According to Rui, the attendant headed to the front of the plane and Rui stopped breastfeeding, securing her son in his own seat. But when he started crying, Rui says she was asked to leave the plane.

“It’s not like I was resistant — I put him in the seat,” she said. “If they had shown a little compassion, it wouldn’t have happened. They didn’t have to let it escalate.”

Rui started recording the interaction on her cellphone as she and her family began packing up to leave. When they deplaned, a group of police officers was waiting for them.

“You’re not getting on the aircraft,” says the officer in the video obtained by Houston news station KHOU.

“So the reason we got kicked off is because [my son] was crying for 20 minutes strapped in his seat?” asks Rui, while her son cries in the background. “I just want to know why we were kicked off the plane?”

“Because you were not compliant,” he answered.

“Could you tell me which part of the instruction we were not compliant with?” says Rui. “I think we deserve to know that.”

According to the Post, Rui then said, “If this happened to your family…” to which the officer replied, “It wouldn’t happen to my family, I can assure you.”

Rui also said her family had to wait one hour to retrieve their luggage and once home, her father collapsed, due to possible heart problems.

Social media was locked in an impasse over whether the mother was in the right.







“It was humiliating to be chased off a plane in front of hundreds of people,” Rui told KHOU. “We had never been through anything close to this.”

A representative from Spirit Airlines sent the following statement to Yahoo Lifestyle:

“To be clear, no one was removed for breastfeeding. The passenger failed to comply with crew instructions by not being safely buckled and secured for takeoff after being asked repeatedly to do so. As for the door, the reports from the crew indicate the door was closed at the time of the incident.”

The statement continues: “We were forced to remove a passenger from flight 712 after they refused to comply with crew instructions several times while the doors were closed during taxi and safety briefing. To ensure the safety of our guests and crew, FAA regulations and airline policies require all passengers stay seated and buckled during takeoff and landing. We reviewed multiple accounts from the crew and other guests sitting nearby and we apologize for any inconvenience caused by this issue. As a courtesy, we’ve issued a full refund to the customer in question.”

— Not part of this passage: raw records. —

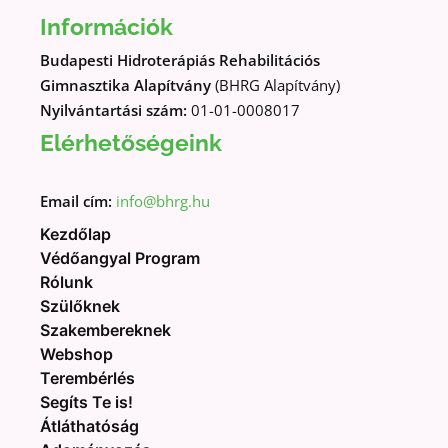
Információk
Budapesti Hidroterápiás Rehabilitációs
Gimnasztika Alapítvány
(BHRG Alapítvány)
Nyilvántartási szám:
01-01-0008017
Elérhetőségeink
Email cím:
info@bhrg.hu
Kezdőlap
Védőangyal Program
Rólunk
Szülőknek
Szakembereknek
Webshop
Terembérlés
Segíts Te is!
Átláthatóság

There’s been a ton of backlash against airlines for reportedly not allowing mothers to breastfeed. In 2014, Delta apologized to a mother from California for telling her to nurse with a cover, insisting the mum was given “misinformation” about her rights. In 2015, a Canadian mum says a United Airlines crew member “tossed” a blanket at her husband, telling him to “help her out.” And this year, two Frontier Airlines flight attendants claimed their employer wouldn’t let them use a breast pump while working, resulting in them filing a sex discrimination complaint with the American Civil Liberties Union (ACLU).

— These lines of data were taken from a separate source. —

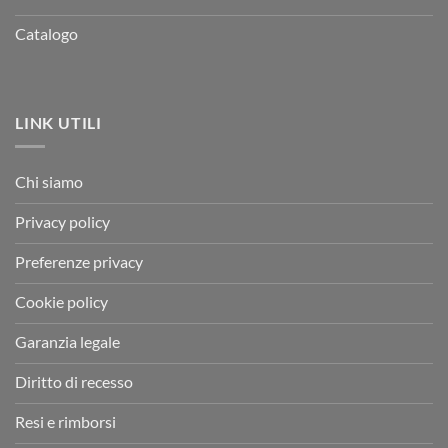
Catalogo
LINK UTILI
Chi siamo
Privacy policy
Preferenze privacy
Cookie policy
Garanzia legale
Diritto di recesso
Resi e rimborsi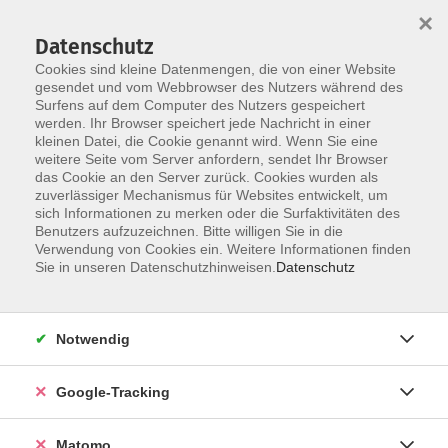
×
Datenschutz
Cookies sind kleine Datenmengen, die von einer Website
gesendet und vom Webbrowser des Nutzers während des
Surfens auf dem Computer des Nutzers gespeichert
Skip to main content
werden. Ihr Browser speichert jede Nachricht in einer
kleinen Datei, die Cookie genannt wird. Wenn Sie eine
weitere Seite vom Server anfordern, sendet Ihr Browser
das Cookie an den Server zurück. Cookies wurden als
Entspannung & Wellness
zuverlässiger Mechanismus für Websites entwickelt, um
sich Informationen zu merken oder die Surfaktivitäten des
Benutzers aufzuzeichnen. Bitte willigen Sie in die
Verwendung von Cookies ein. Weitere Informationen finden
Sie in unseren Datenschutzhinweisen.
Datenschutz
79 Kurse
Notwendig
zurück zu Gesundheit
Google-Tracking
Kurse nach Themen
Wochen(end)- & Tagesseminare
10
Matomo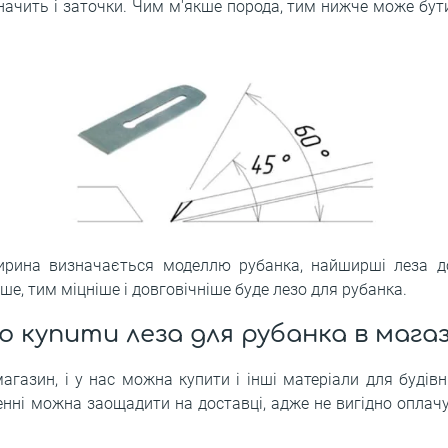
 значить і заточки. Чим м'якше порода, тим нижче може бути
ирина визначається моделлю рубанка, найширші леза 
ше, тим міцніше і довговічніше буде лезо для рубанка.
о купити леза для рубанка в мага
магазин, і у нас можна купити і інші матеріали для будів
ні можна заощадити на доставці, адже не вигідно оплачу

However, flying is not always such a nightmare for breastfeeding mums. In February 2016, a mother who had to pump milk for her triplets wrote an open letter to Delta, thanking the company for seating her in first class for more space and privacy, plus snacks. “I am incredibly grateful for the lengths these individuals took to make my role as momma much easier and impressed by the advocacy this company has provided for breastfeeding and pumping,” she wrote on the post with 60,000 likes.